● **WHAT YOU SHOULD DO**: Could every entry be set down once more, exactly as given?

● **RECORDS PROVIDED**:
◆ ◆ ◆ ◆
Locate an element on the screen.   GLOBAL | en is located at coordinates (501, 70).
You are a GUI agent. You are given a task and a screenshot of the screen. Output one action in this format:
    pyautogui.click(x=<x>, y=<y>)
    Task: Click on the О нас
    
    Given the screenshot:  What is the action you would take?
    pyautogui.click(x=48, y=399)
◆ ◆ ◆ ◆
● **ANSWER SECTION**:
Locate an element on the screen.   GLOBAL | en is located at coordinates (501, 70).
You are a GUI agent. You are given a task and a screenshot of the screen. Output one action in this format:
    pyautogui.click(x=<x>, y=<y>)
    Task: Click on the О нас
    
    Given the screenshot:  What is the action you would take?
    pyautogui.click(x=48, y=399)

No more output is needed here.